WHAT IS NEEDED
Return each entry below exactly. Skip the images.

DATA SHOWN
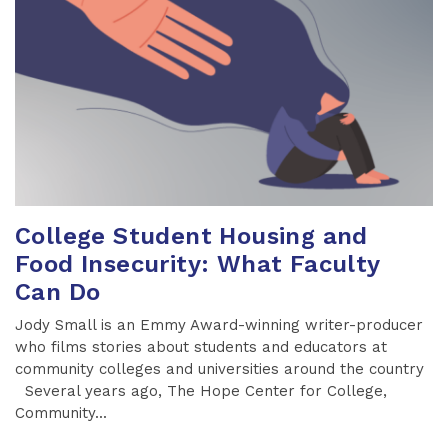
College Student Housing and
Food Insecurity: What Faculty
Can Do
Jody Small is an Emmy Award-winning writer-producer
who films stories about students and educators at
community colleges and universities around the country
Several years ago, The Hope Center for College,
Community...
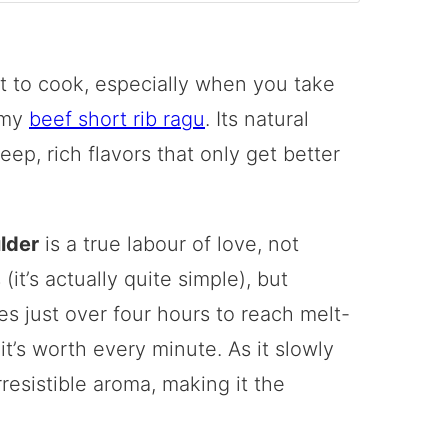
t to cook, especially when you take
 my
beef short rib ragu
. Its natural
eep, rich flavors that only get better
lder
is a true labour of love, not
t’s actually quite simple), but
es just over four hours to reach melt-
it’s worth every minute. As it slowly
rresistible aroma, making it the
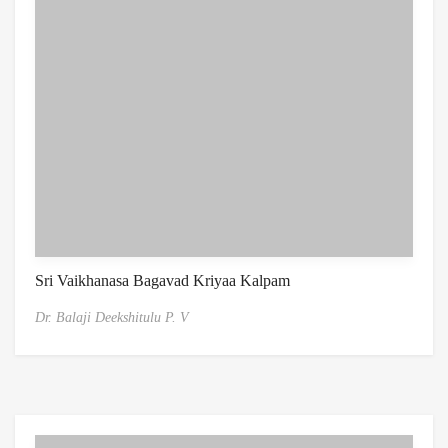
Sri Vaikhanasa Bagavad Kriyaa Kalpam
Dr. Balaji Deekshitulu P. V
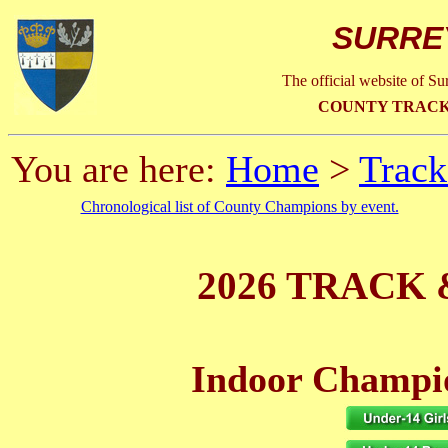
SURRE
The official website of S
COUNTY TRACK
You are here:
Home
>
Track
Chronological list of County Champions by event.
2026 TRACK 
Indoor Champio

TASK ANSWER
College Student Housing and
Food Insecurity: What Faculty
Can Do
Jody Small is an Emmy Award-winning writer-producer
who films stories about students and educators at
community colleges and universities around the country
Several years ago, The Hope Center for College,
Community...
t to cook, especially when you take
 my
beef short rib ragu
. Its natural
eep, rich flavors that only get better
lder
is a true labour of love, not
t’s actually quite simple), but
es just over four hours to reach melt-
it’s worth every minute. As it slowly
rresistible aroma, making it the
Sri Vaikhanasa Bagavad Kriyaa Kalpam
Dr. Balaji Deekshitulu P. V
SURRE
The official website of S
COUNTY TRACK
You are here:
Home
>
Track
Chronological list of County Champions by event.
2026 TRACK 
Indoor Champio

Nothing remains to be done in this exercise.